Universal health care and reformed bilingual education programs are among the services most critically needed by California's immigrants to become employed, productive state residents, according to a new University of California, Davis, study.
Immigrants' social mobility also could be enhanced through other public-policy changes including better workplace regulation, more flexible social services to account for differing needs among immigrants and employment of new immigrants in social services, conclude Michael Peter Smith, a professor of community studies and development, and research sociologist Bernadette Tarallo, of UC Davis' applied behavioral sciences department.
Their study, "California's Changing Faces: New Immigrant Survival Strategies and State Policy," was funded and published by the California Policy Seminar, a joint UC-state government program.
Research for the two-year study involved in-depth interviews with social services providers and 170 immigrants and refugees in San Francisco and Sacramento. The study examines the difficulties encountered by immigrants in their new settings, and their coping strategies; personal stories describe their experiences and their changing lives. Mexican and Chinese immigrants, Vietnamese and Mien refugees and Salvadoran undocumented refugees were among those interviewed about work, welfare and immigration.

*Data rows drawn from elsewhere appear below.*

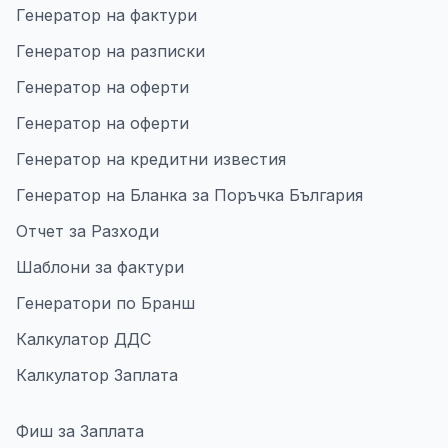
Генератор на фактури
Генератор на разписки
Генератор на оферти
Генератор на оферти
Генератор на кредитни известия
Генератор на Бланка за Поръчка България
Отчет за Разходи
Шаблони за фактури
Генератори по Бранш
Калкулатор ДДС
Калкулатор Заплата
Фиш за Заплата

Smith and Tarallo interviewed immigrants in Northern California, yet many of their conclusions have statewide implications.
"Guaranteeing universal health-care access, separating other benefits currently tied to welfare so they can be more flexibly tailored to serve the unique needs of each population group, and access to English," Smith said, "are the keys to empowering people to fulfill themselves and make a productive contribution to society."
A striking research finding was the emphasis immigrants place on learning English, contrary to popular perceptions suggesting the opposite, Smith says.
"That's the one finding that cut across all the groups, that acquisition of English is recognized by all groups as the one road to economic well-being and a way to avoid discrimination," Smith said.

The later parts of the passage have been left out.